If you (or others?) don't understand the concept of BigTable or column-oriented storage, that's one thing. And I could try to show it to people so that they grasp it enough to evaluate its use in a given situation.
But if you already know what it is, you're just not that good with it, I would say... practice!
A lot of computations pattern are in reality monads, once you've understood that, you realize that expressing them like monads often make them easier to understand or manipulate. And in language with a powerful type system like Haskell, you immediately get the benefits of a lot of functions that can be applied to any monad for free. As well as a pretty cool syntax sugar (do-notation).
Nice ! Isn't it ?
(As for the IO question, it is true that with an IO monad the programs are still written in a pure functional style, in fact, rather than do IO, they construct an IO computation, which is an abstract, pure structure.

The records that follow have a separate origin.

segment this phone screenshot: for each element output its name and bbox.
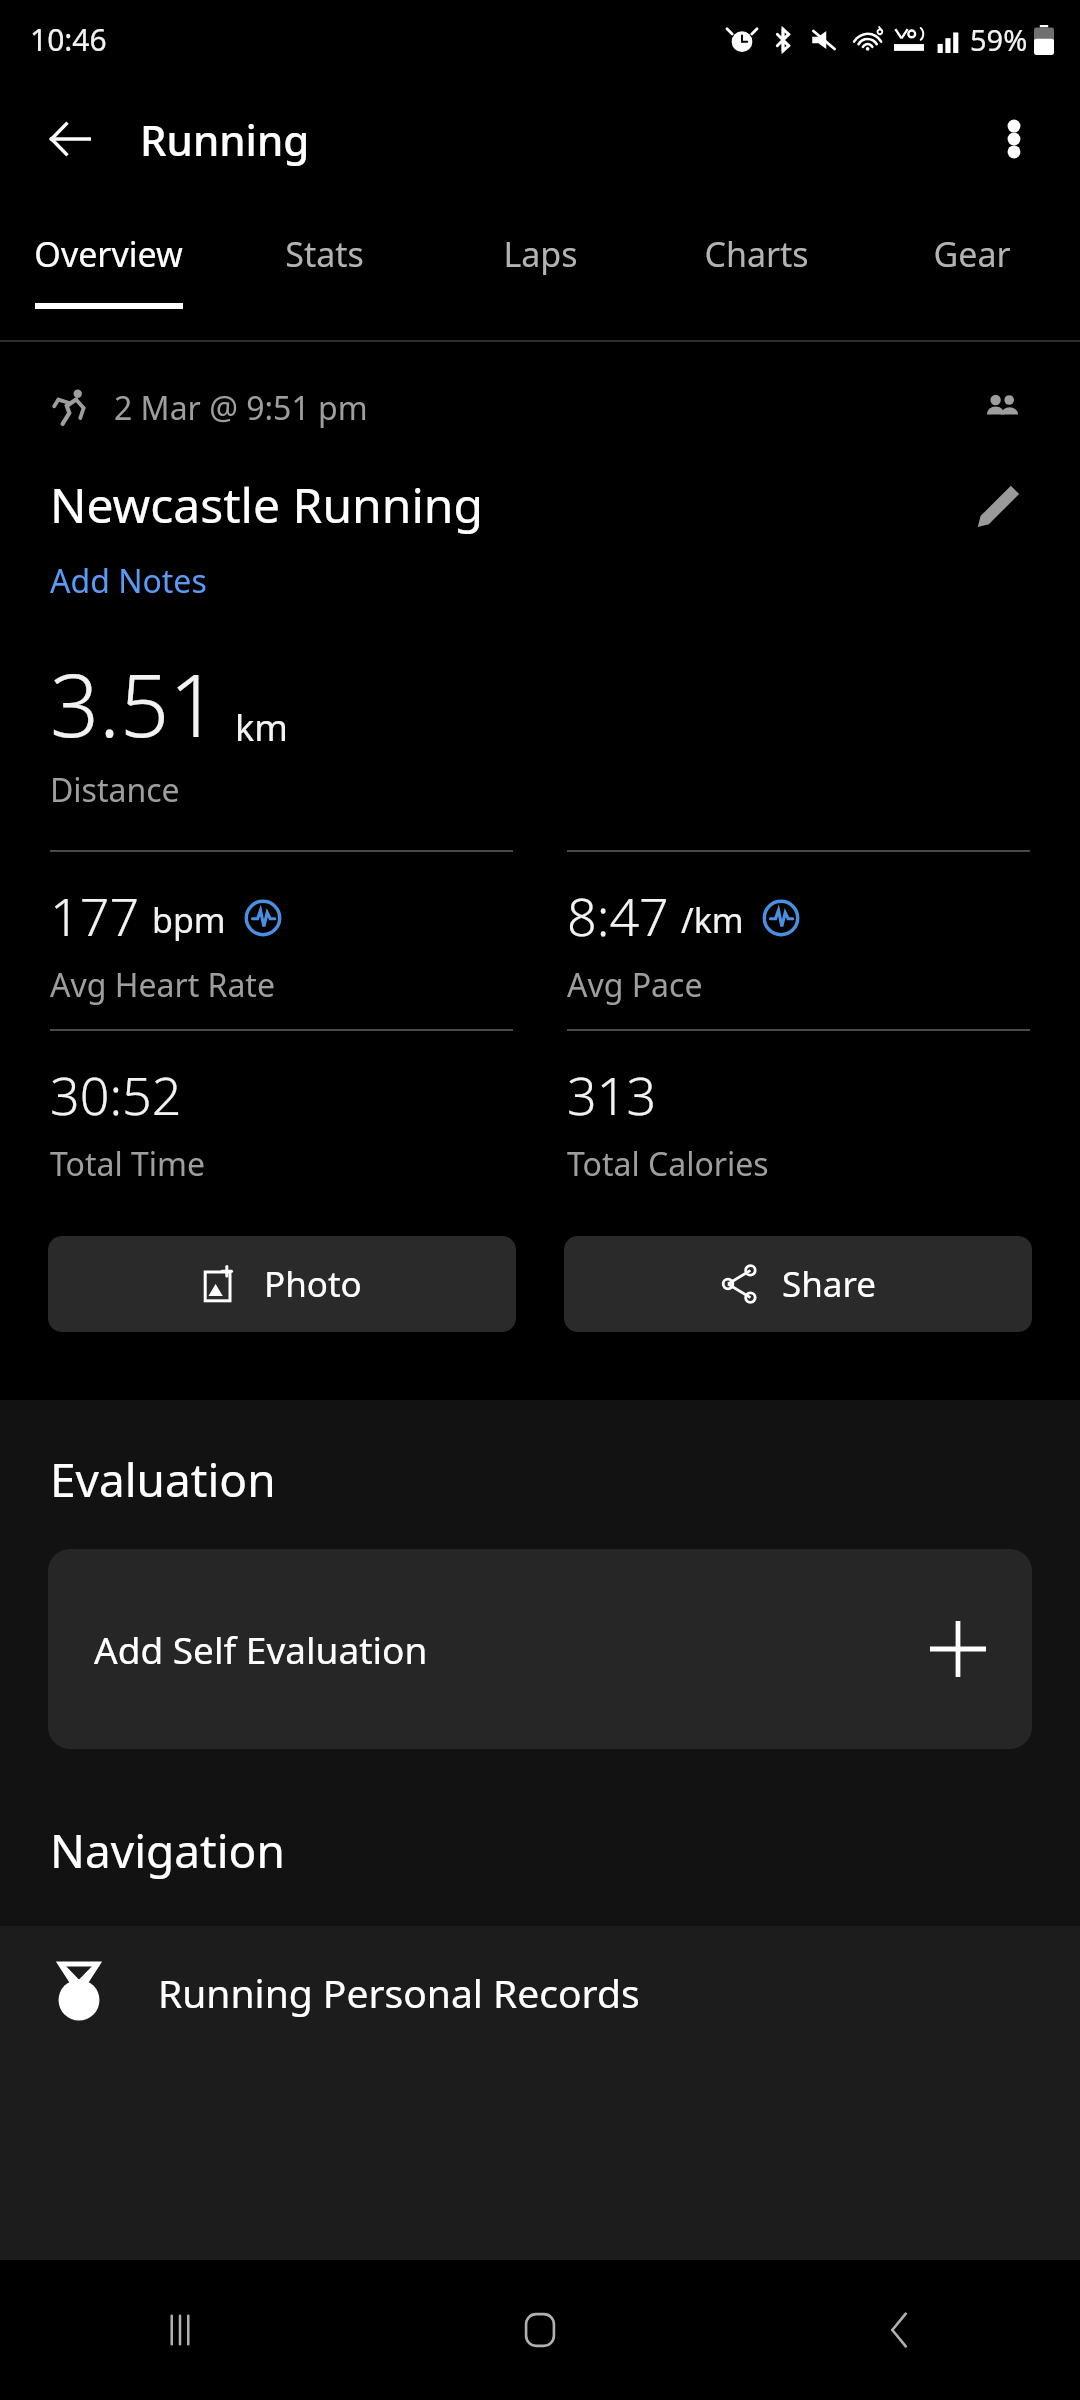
staticText: Add Self Evaluation (94, 1624, 930, 1674)
staticText: Charts (704, 231, 809, 277)
button[interactable]: Participants (974, 380, 1030, 436)
staticText: 59% (970, 20, 1028, 59)
button[interactable]: Add Self Evaluation (48, 1549, 1032, 1749)
staticText: Running Personal Records (158, 1966, 640, 2019)
button[interactable]: Back (720, 2260, 1080, 2400)
button[interactable]: More options (972, 97, 1056, 181)
button[interactable]: Overview (0, 200, 216, 340)
button[interactable]: Laps (432, 200, 648, 340)
staticText: Evaluation (50, 1448, 276, 1511)
staticText: 2 Mar @ 9:51 pm (114, 386, 368, 430)
staticText: /km (681, 897, 744, 943)
staticText: Avg Heart Rate (50, 963, 275, 1007)
button[interactable]: Stats (216, 200, 432, 340)
staticText: 30:52 (50, 1059, 182, 1130)
staticText: Total Calories (567, 1142, 769, 1186)
button[interactable]: Photo (48, 1236, 516, 1332)
staticText: Gear (933, 231, 1011, 277)
staticText: bpm (152, 897, 226, 943)
staticText: km (235, 703, 288, 752)
staticText: 10:46 (30, 19, 107, 60)
staticText: Overview (34, 231, 183, 277)
button[interactable]: Add Notes (50, 559, 207, 603)
button[interactable]: Home (360, 2260, 720, 2400)
staticText: Laps (503, 231, 578, 277)
staticText: 3.51 (50, 645, 219, 762)
button[interactable]: Charts (648, 200, 864, 340)
staticText: 8:47 (567, 880, 669, 951)
staticText: 177 (50, 880, 140, 951)
staticText: Navigation (50, 1819, 285, 1882)
staticText: Stats (285, 231, 364, 277)
staticText: Total Time (50, 1142, 206, 1186)
button[interactable]: Gear (864, 200, 1080, 340)
staticText: Running (140, 111, 310, 168)
button[interactable]: Recent apps (0, 2260, 360, 2400)
staticText: Avg Pace (567, 963, 703, 1007)
staticText: Newcastle Running (50, 472, 966, 537)
button[interactable]: Share (564, 1236, 1032, 1332)
staticText: Distance (50, 768, 180, 812)
button[interactable]: Back (28, 97, 112, 181)
button[interactable]: Running Personal Records (0, 1926, 1080, 2058)
staticText: 313 (567, 1059, 657, 1130)
staticText: Add Notes (50, 559, 207, 603)
staticText: Share (782, 1260, 876, 1308)
staticText: Photo (264, 1260, 362, 1308)
button[interactable]: Edit (966, 473, 1030, 537)
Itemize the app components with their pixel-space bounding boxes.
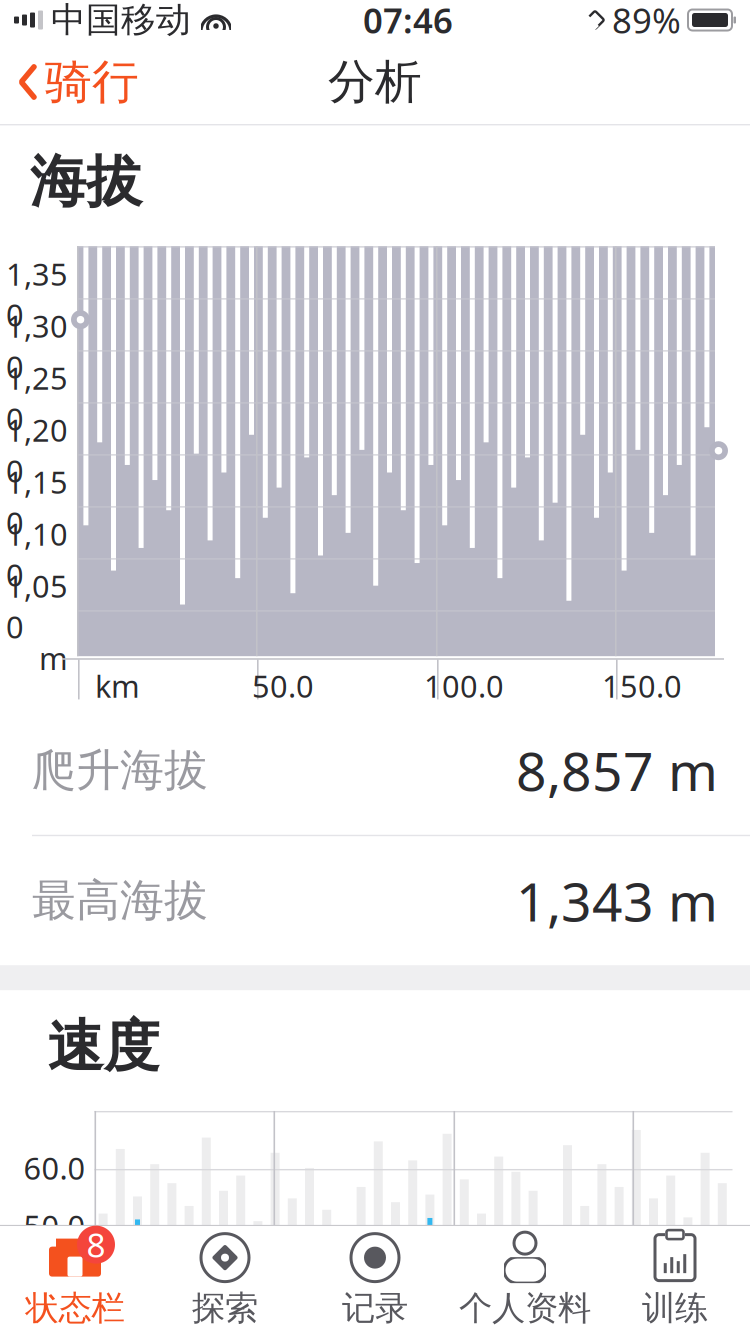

The impure part doesn't appear until the runtime starts translating this IO computation to real Input/Output. Of course to be efficient the IO computation is executed at the same time it is built, but conceptually, we stay pure, which is important to keep the potential for optimisation it give us)
Please, keep pushing me to do this!
I haven't heard anyone else mention this. I may have unintentionally excluded some topics though by saying "programming concepts". ... I'll see what I can do, but I think I've accumulated enough topics for one presentation.